[Exercise instructions] Please report how many lines in the records below contain "bounding". Reply with the number alone.

(Page segmentation data)

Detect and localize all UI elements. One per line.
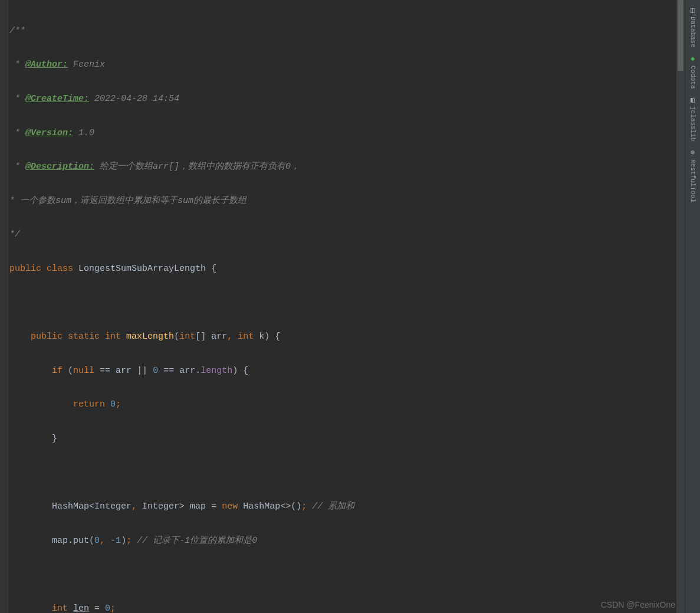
kw-public: public <box>9 264 41 274</box>
doc-version-val: 1.0 <box>73 128 94 138</box>
codota-icon: ◆ <box>689 55 697 63</box>
tool-jclasslib[interactable]: ◧ jclasslib <box>688 93 698 143</box>
editor-gutter <box>0 0 8 613</box>
vertical-scrollbar[interactable] <box>676 0 685 613</box>
restful-icon: ⊚ <box>689 149 697 157</box>
doc-open: /** <box>9 26 25 36</box>
watermark-text: CSDN @FeenixOne <box>601 600 675 609</box>
tool-label: jclasslib <box>689 106 696 141</box>
doc-desc-line2: * 一个参数sum，请返回数组中累加和等于sum的最长子数组 <box>9 196 247 206</box>
tool-label: Database <box>689 17 696 48</box>
scrollbar-thumb[interactable] <box>678 0 683 71</box>
jclasslib-icon: ◧ <box>689 96 697 104</box>
doc-close: */ <box>9 230 20 240</box>
tool-label: RestfulTool <box>689 159 696 202</box>
doc-desc-val: 给定一个数组arr[]，数组中的数据有正有负有0， <box>94 162 300 172</box>
method-name: maxLength <box>126 332 174 342</box>
doc-author-val: Feenix <box>68 60 105 70</box>
comment-record: // 记录下-1位置的累加和是0 <box>137 536 257 546</box>
doc-version-tag: @Version: <box>25 128 73 138</box>
doc-create-val: 2022-04-28 14:54 <box>89 94 179 104</box>
class-name: LongestSumSubArrayLength <box>78 264 206 274</box>
tool-codota[interactable]: ◆ Codota <box>688 53 698 91</box>
kw-class: class <box>47 264 73 274</box>
tool-restful[interactable]: ⊚ RestfulTool <box>688 146 698 205</box>
doc-author-tag: @Author: <box>25 60 68 70</box>
comment-accum: // 累加和 <box>312 501 354 512</box>
database-icon: ◫ <box>689 6 697 14</box>
tool-label: Codota <box>689 65 696 89</box>
code-editor[interactable]: /** * @Author: Feenix * @CreateTime: 202… <box>8 0 676 613</box>
doc-desc-tag: @Description: <box>25 162 94 172</box>
tool-database[interactable]: ◫ Database <box>688 4 698 50</box>
doc-create-tag: @CreateTime: <box>25 94 89 104</box>
right-tool-sidebar: ◫ Database ◆ Codota ◧ jclasslib ⊚ Restfu… <box>685 0 700 613</box>
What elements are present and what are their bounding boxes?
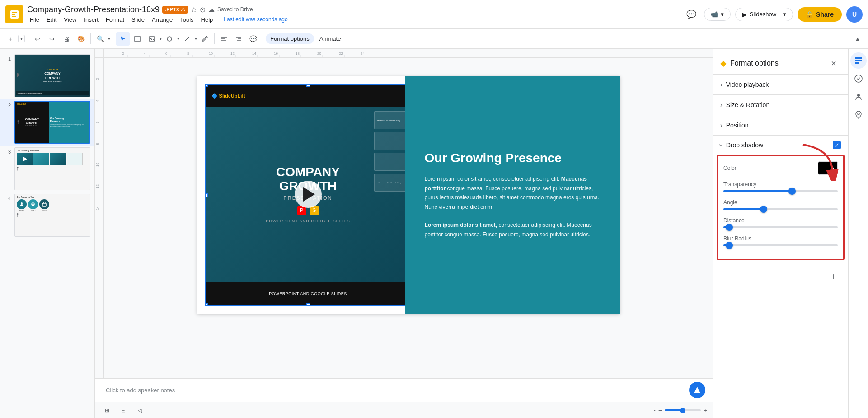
zoom-in-btn[interactable]: + — [704, 407, 707, 414]
svg-point-24 — [17, 213, 19, 215]
slide-canvas[interactable]: 🔷 SlideUpLift COMPANYGROWTH PRESENTATION… — [197, 76, 620, 314]
add-dropdown[interactable]: ▾ — [18, 35, 25, 42]
svg-rect-60 — [855, 60, 862, 61]
slide-item-2[interactable]: 2 SlideUpLift COMPANYGROWTH PRESENTATION… — [0, 99, 94, 146]
color-picker-btn[interactable]: ▾ — [818, 161, 838, 175]
notes-placeholder[interactable]: Click to add speaker notes — [106, 387, 175, 394]
meet-dropdown-arrow: ▾ — [721, 11, 724, 18]
image-tool[interactable] — [145, 32, 159, 46]
sidebar-explore-btn[interactable] — [850, 52, 867, 69]
blur-radius-slider[interactable] — [723, 244, 838, 246]
svg-text:4: 4 — [95, 99, 99, 102]
slide-thumb-1[interactable]: SlideUpLift COMPANYGROWTH PRESENTATION T… — [14, 54, 90, 97]
panel-close-button[interactable]: × — [826, 56, 841, 70]
add-effect-button[interactable]: + — [826, 270, 841, 284]
angle-fill — [723, 208, 764, 210]
menu-tools[interactable]: Tools — [177, 15, 196, 24]
folder-icon[interactable]: ⊙ — [200, 5, 206, 14]
align-left-tool[interactable] — [217, 32, 231, 46]
panel-title: ◆ Format options — [720, 58, 779, 68]
collapse-panel-btn[interactable]: ◁ — [133, 404, 146, 417]
distance-thumb[interactable] — [726, 224, 733, 231]
align-right-tool[interactable] — [232, 32, 245, 46]
zoom-dropdown[interactable]: ▾ — [108, 36, 110, 41]
zoom-out-btn[interactable]: − — [658, 407, 662, 414]
slides-panel: 1 SlideUpLift COMPANYGROWTH PRESENTATION… — [0, 49, 95, 418]
meet-button[interactable]: 📹 ▾ — [704, 8, 731, 21]
drop-shadow-checkbox[interactable]: ✓ — [833, 141, 841, 149]
toolbar-sep-3 — [113, 33, 113, 44]
transparency-thumb[interactable] — [788, 188, 796, 195]
slideshow-icon: ▶ — [742, 11, 747, 18]
sidebar-maps-btn[interactable] — [850, 107, 867, 123]
angle-slider[interactable] — [723, 208, 838, 210]
video-playback-header[interactable]: › Video playback — [713, 75, 848, 94]
drop-shadow-body: Color ▾ Transparency — [717, 155, 845, 260]
pptx-badge: .PPTX ⚠ — [162, 6, 188, 14]
line-tool[interactable] — [180, 32, 194, 46]
slide-item-3[interactable]: 3 Our Growing Initiatives — [0, 146, 94, 192]
avatar[interactable]: U — [846, 6, 863, 23]
star-icon[interactable]: ☆ — [191, 5, 197, 14]
slide-view-btn[interactable]: ⊞ — [100, 404, 114, 417]
undo-button[interactable]: ↩ — [31, 32, 44, 46]
shape-dropdown[interactable]: ▾ — [177, 36, 179, 41]
animate-btn[interactable]: Animate — [315, 33, 346, 44]
add-button[interactable]: + — [4, 32, 17, 46]
paint-format-button[interactable]: 🎨 — [74, 32, 88, 46]
text-box-tool[interactable]: T — [131, 32, 144, 46]
slide-thumb-3[interactable]: Our Growing Initiatives — [14, 147, 90, 190]
notes-bar[interactable]: Click to add speaker notes — [95, 378, 713, 402]
print-button[interactable]: 🖨 — [60, 32, 73, 46]
ruler-top: 2 4 6 8 10 12 14 16 18 20 22 24 — [104, 49, 713, 57]
app-logo[interactable] — [5, 5, 23, 23]
play-button[interactable] — [295, 181, 322, 208]
sidebar-tasks-btn[interactable] — [850, 70, 867, 87]
image-dropdown[interactable]: ▾ — [160, 36, 162, 41]
blur-radius-thumb[interactable] — [726, 242, 733, 249]
angle-thumb[interactable] — [760, 206, 767, 213]
menu-edit[interactable]: Edit — [44, 15, 59, 24]
menu-insert[interactable]: Insert — [81, 15, 101, 24]
shape-tool[interactable] — [163, 32, 176, 46]
color-swatch — [822, 164, 831, 173]
zoom-button[interactable]: 🔍 — [94, 32, 107, 46]
comment-button[interactable]: 💬 — [683, 6, 699, 23]
menu-help[interactable]: Help — [198, 15, 216, 24]
redo-button[interactable]: ↪ — [45, 32, 59, 46]
position-header[interactable]: › Position — [713, 115, 848, 135]
slide-left-panel[interactable]: 🔷 SlideUpLift COMPANYGROWTH PRESENTATION… — [205, 84, 411, 306]
toolbar-sep-2 — [90, 33, 91, 44]
collapse-toolbar-btn[interactable]: ▲ — [851, 32, 864, 46]
svg-point-8 — [167, 37, 172, 41]
select-tool[interactable] — [116, 32, 130, 46]
menu-slide[interactable]: Slide — [129, 15, 147, 24]
slideshow-button[interactable]: ▶ Slideshow ▾ — [735, 8, 793, 21]
pen-tool[interactable] — [198, 32, 211, 46]
panel-title-text: Format options — [730, 59, 779, 67]
sel-handle-bc — [306, 303, 310, 306]
distance-slider[interactable] — [723, 226, 838, 228]
menu-file[interactable]: File — [27, 15, 42, 24]
menu-view[interactable]: View — [61, 15, 79, 24]
size-rotation-header[interactable]: › Size & Rotation — [713, 95, 848, 115]
comment-tool[interactable]: 💬 — [246, 32, 260, 46]
transparency-slider[interactable] — [723, 190, 838, 192]
format-options-btn[interactable]: Format options — [266, 33, 314, 44]
menu-format[interactable]: Format — [103, 15, 127, 24]
sidebar-profile-btn[interactable] — [850, 89, 867, 105]
slide-item-1[interactable]: 1 SlideUpLift COMPANYGROWTH PRESENTATION… — [0, 52, 94, 99]
grid-view-btn[interactable]: ⊟ — [117, 404, 130, 417]
doc-title[interactable]: Company-Growth-Presentation-16x9 — [27, 5, 160, 14]
menu-arrange[interactable]: Arrange — [149, 15, 175, 24]
canvas-scroll-area[interactable]: 🔷 SlideUpLift COMPANYGROWTH PRESENTATION… — [104, 58, 713, 378]
zoom-slider[interactable] — [665, 409, 701, 411]
drop-shadow-header[interactable]: › Drop shadow ✓ — [713, 136, 848, 155]
last-edit[interactable]: Last edit was seconds ago — [221, 15, 290, 23]
slide-thumb-2[interactable]: SlideUpLift COMPANYGROWTH PRESENTATION O… — [14, 101, 90, 144]
share-button[interactable]: 🔒 Share — [798, 7, 842, 22]
present-icon[interactable] — [689, 382, 705, 398]
slide-thumb-4[interactable]: Our Focus on You Focus 1 Foc — [14, 194, 90, 237]
line-dropdown[interactable]: ▾ — [195, 36, 197, 41]
slide-item-4[interactable]: 4 Our Focus on You Focus 1 — [0, 192, 94, 239]
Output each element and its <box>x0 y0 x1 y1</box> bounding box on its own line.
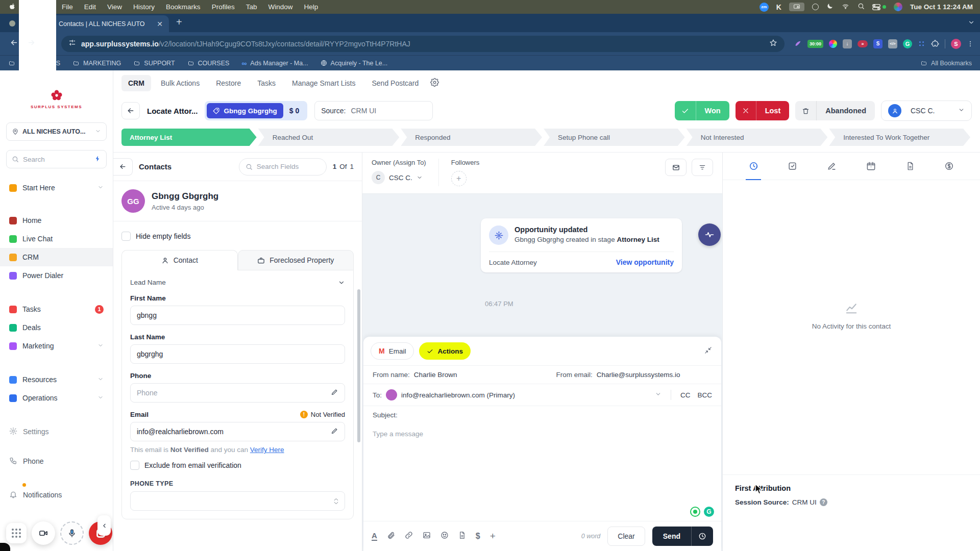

[Exercise output] 2